■ WHAT IS REQUIRED: The records follow. Filter them to the lines that hold "Rouge".

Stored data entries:
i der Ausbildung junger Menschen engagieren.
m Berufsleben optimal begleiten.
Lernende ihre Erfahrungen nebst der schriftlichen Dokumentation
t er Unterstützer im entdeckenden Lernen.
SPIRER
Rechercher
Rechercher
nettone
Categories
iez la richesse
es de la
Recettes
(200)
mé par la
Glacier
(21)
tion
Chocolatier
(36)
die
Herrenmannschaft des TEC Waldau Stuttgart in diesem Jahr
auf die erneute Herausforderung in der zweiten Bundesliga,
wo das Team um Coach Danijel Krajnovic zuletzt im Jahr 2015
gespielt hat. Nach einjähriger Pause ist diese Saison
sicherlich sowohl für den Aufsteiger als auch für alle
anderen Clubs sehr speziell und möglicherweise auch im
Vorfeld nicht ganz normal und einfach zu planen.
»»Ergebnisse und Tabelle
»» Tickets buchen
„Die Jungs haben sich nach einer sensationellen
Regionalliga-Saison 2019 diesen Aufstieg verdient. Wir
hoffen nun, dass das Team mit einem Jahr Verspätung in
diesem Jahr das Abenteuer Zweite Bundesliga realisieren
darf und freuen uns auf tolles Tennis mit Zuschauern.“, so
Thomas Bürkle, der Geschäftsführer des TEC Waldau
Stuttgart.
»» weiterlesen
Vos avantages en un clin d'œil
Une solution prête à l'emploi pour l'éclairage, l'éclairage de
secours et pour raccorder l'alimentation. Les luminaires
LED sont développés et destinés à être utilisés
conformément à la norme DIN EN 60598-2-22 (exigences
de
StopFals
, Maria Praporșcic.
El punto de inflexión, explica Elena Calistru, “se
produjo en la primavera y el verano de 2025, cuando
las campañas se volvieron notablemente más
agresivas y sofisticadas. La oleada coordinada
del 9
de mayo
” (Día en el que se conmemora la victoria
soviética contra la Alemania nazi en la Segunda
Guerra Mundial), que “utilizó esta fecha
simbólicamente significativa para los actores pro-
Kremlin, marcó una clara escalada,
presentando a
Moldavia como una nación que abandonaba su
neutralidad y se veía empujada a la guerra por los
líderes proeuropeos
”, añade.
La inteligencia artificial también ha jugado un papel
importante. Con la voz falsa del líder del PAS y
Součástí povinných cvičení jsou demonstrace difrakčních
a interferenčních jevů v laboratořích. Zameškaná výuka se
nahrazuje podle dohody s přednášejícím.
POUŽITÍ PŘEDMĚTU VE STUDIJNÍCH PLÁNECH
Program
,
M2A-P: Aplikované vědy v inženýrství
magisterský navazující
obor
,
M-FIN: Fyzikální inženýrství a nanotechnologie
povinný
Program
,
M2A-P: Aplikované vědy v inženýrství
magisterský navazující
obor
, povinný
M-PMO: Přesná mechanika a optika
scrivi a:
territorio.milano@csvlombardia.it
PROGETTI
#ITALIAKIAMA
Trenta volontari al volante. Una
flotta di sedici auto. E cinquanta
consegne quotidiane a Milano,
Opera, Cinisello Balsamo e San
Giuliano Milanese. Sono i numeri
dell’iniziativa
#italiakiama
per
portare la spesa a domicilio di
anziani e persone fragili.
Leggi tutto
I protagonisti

--

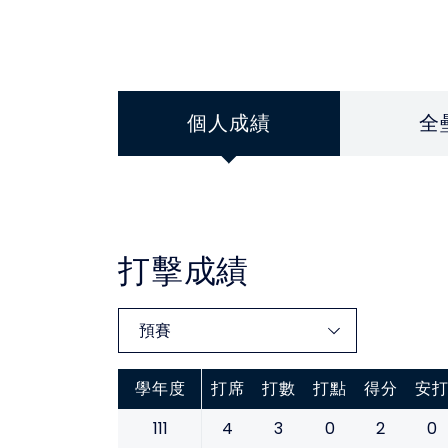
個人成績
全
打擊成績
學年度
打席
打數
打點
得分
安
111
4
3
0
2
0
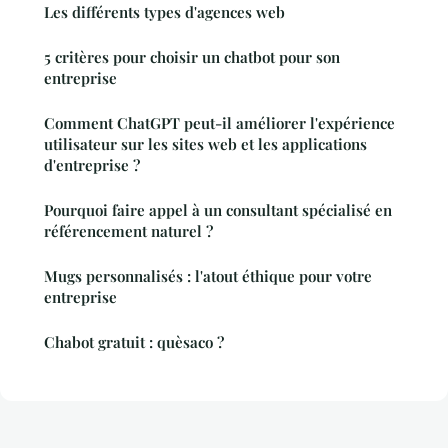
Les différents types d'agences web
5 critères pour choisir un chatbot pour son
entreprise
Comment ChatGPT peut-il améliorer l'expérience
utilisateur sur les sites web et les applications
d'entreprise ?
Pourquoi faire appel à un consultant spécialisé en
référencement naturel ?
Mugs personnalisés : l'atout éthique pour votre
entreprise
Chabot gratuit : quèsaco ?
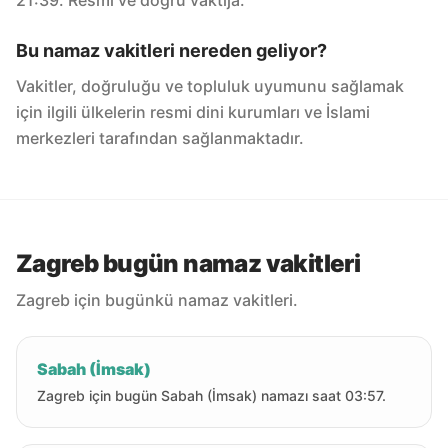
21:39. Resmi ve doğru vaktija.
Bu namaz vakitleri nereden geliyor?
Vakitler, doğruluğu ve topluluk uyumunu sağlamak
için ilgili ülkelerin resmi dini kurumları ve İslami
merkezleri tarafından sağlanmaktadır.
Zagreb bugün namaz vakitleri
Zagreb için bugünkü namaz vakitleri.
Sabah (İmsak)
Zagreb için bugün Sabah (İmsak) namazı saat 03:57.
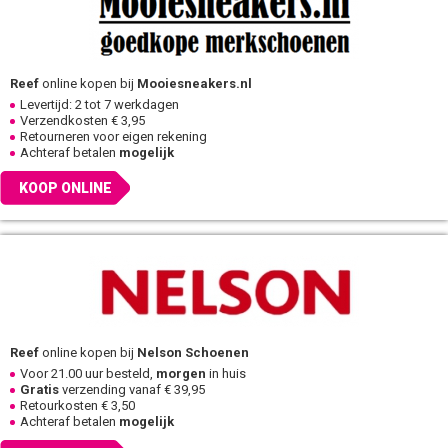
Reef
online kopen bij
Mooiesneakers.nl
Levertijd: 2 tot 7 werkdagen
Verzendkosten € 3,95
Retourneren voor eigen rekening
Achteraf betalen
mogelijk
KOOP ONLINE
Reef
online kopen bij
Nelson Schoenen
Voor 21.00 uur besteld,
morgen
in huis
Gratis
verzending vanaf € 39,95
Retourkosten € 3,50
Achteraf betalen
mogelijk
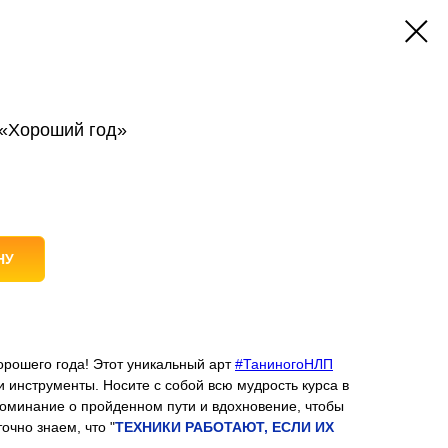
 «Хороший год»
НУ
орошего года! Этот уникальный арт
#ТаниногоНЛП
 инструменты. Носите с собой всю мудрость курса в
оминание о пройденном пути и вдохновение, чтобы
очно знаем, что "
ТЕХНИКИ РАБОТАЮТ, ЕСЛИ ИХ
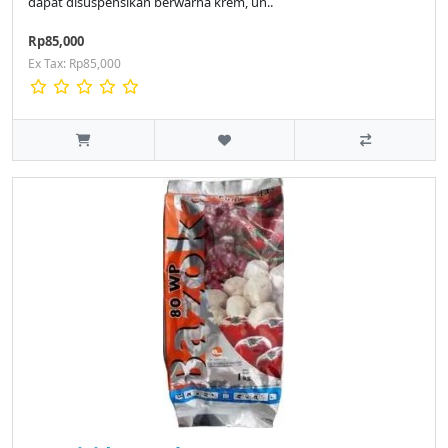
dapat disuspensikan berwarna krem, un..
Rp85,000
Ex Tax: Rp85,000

...

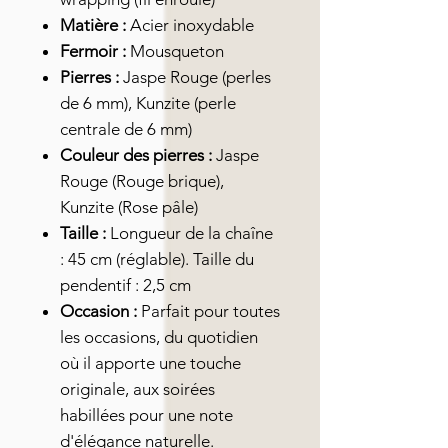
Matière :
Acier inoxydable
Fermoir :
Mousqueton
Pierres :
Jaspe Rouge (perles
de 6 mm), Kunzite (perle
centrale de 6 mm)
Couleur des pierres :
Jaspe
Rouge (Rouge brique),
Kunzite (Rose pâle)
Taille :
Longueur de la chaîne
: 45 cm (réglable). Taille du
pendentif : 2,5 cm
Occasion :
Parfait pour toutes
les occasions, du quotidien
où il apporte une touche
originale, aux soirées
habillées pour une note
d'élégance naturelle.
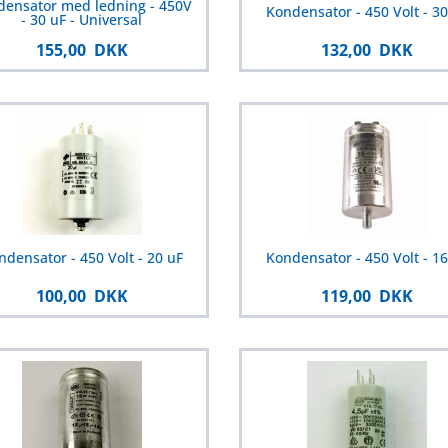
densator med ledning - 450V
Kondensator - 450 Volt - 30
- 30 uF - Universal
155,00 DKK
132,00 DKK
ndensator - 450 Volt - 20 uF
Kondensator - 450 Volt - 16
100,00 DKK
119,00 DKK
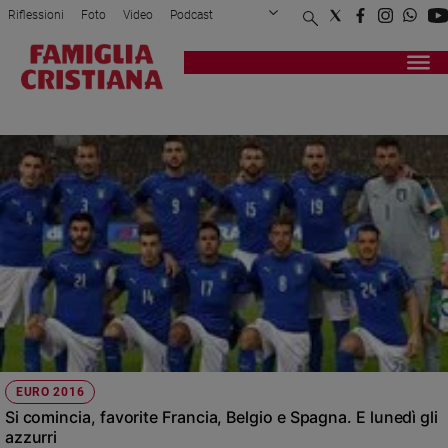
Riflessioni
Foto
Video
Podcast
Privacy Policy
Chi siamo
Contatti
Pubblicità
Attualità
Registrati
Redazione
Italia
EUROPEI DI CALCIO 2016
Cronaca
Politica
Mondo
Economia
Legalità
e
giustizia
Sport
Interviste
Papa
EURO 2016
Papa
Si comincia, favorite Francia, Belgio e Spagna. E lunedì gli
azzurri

■ EXERCISE RESULT:
Jaspe Rouge (perles
Rouge (Rouge brique),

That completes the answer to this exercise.